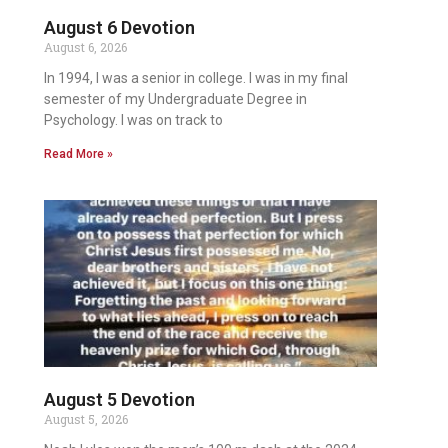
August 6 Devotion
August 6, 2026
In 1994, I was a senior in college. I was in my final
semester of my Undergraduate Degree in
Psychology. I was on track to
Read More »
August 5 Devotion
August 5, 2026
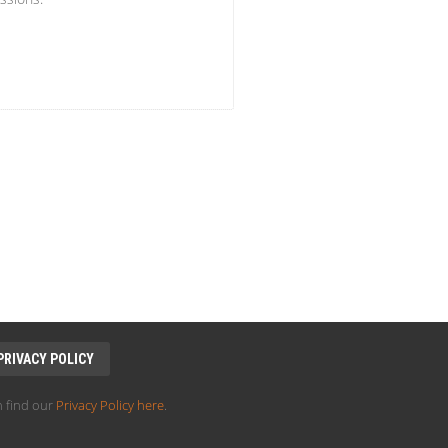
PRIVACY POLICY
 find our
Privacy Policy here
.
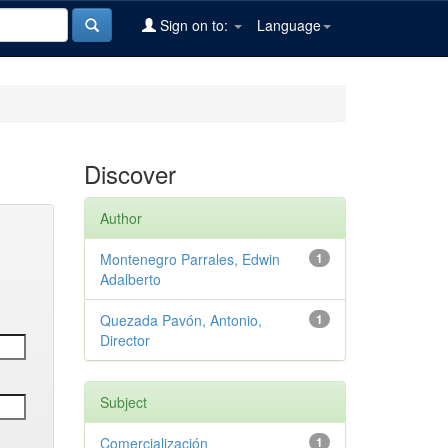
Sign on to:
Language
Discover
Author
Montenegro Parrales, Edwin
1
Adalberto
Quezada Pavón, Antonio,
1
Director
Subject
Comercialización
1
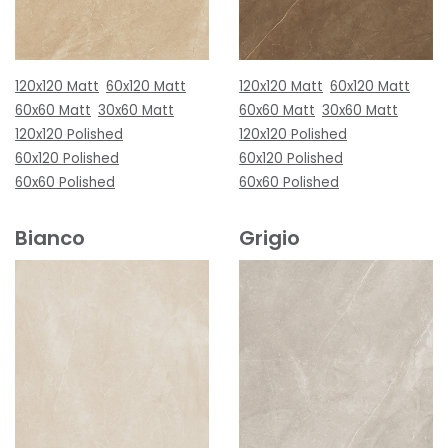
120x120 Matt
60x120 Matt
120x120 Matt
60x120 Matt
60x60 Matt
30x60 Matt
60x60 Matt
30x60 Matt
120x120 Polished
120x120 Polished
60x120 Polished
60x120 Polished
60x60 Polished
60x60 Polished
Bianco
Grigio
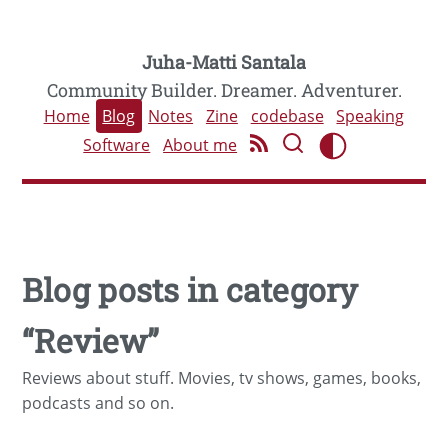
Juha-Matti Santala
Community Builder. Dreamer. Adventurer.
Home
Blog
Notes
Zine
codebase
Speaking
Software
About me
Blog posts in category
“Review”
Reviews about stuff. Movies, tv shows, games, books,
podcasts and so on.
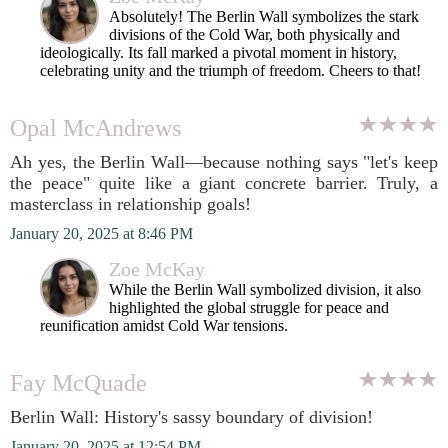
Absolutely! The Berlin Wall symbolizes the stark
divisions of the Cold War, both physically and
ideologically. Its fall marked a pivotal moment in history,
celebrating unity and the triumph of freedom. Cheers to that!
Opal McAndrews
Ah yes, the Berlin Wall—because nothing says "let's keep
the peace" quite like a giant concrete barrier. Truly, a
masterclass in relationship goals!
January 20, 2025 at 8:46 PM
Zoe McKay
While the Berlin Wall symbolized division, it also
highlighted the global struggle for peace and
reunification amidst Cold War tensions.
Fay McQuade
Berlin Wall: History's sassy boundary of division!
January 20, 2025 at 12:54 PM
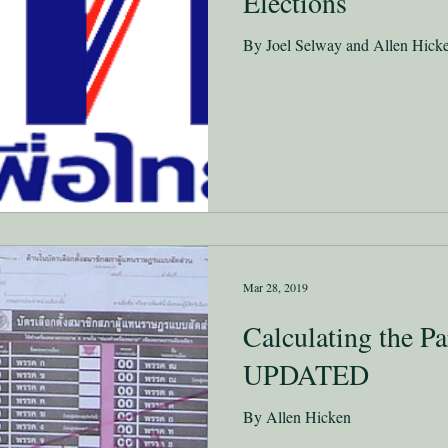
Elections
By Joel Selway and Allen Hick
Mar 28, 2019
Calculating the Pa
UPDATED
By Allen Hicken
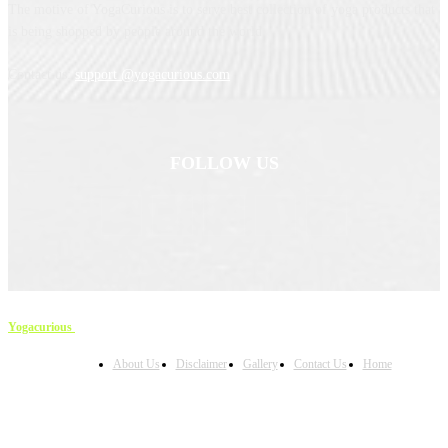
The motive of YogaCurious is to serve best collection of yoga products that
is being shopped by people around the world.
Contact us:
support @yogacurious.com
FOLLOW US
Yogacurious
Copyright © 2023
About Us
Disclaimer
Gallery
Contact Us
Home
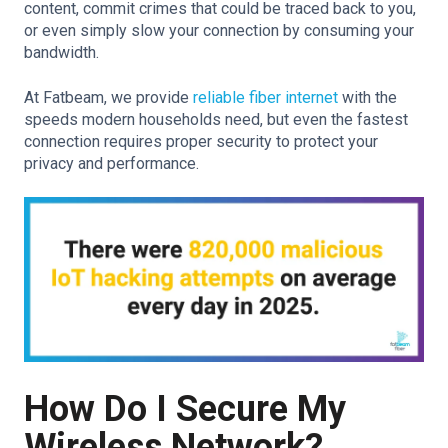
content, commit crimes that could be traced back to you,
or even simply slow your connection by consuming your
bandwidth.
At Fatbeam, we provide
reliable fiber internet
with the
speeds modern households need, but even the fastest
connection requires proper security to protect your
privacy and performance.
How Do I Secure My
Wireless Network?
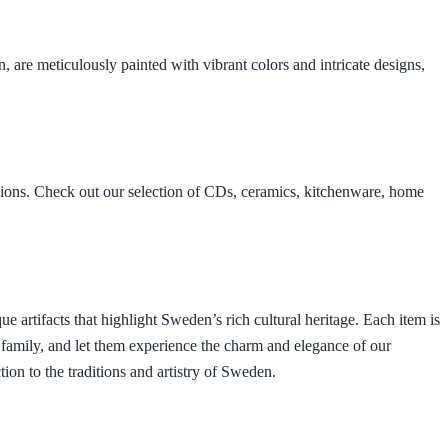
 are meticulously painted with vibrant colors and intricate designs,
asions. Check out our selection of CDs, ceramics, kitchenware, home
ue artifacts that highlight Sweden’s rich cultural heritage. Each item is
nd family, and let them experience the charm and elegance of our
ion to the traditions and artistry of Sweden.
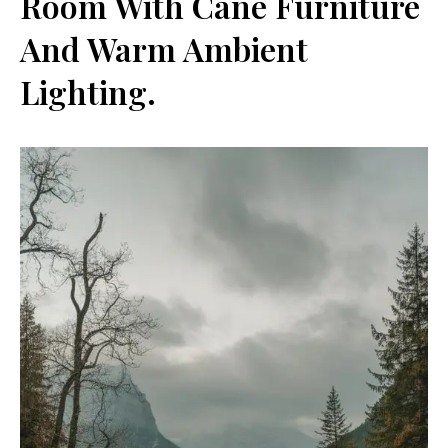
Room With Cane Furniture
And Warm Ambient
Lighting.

▸ **EXERCISE INSTRUCTIONS**: Search the listing for the word "August". Copy every line in which it occurs.

▸ **WRITTEN RESPONSE**:
August 6 Devotion
August 6, 2026
August 5 Devotion
August 5, 2026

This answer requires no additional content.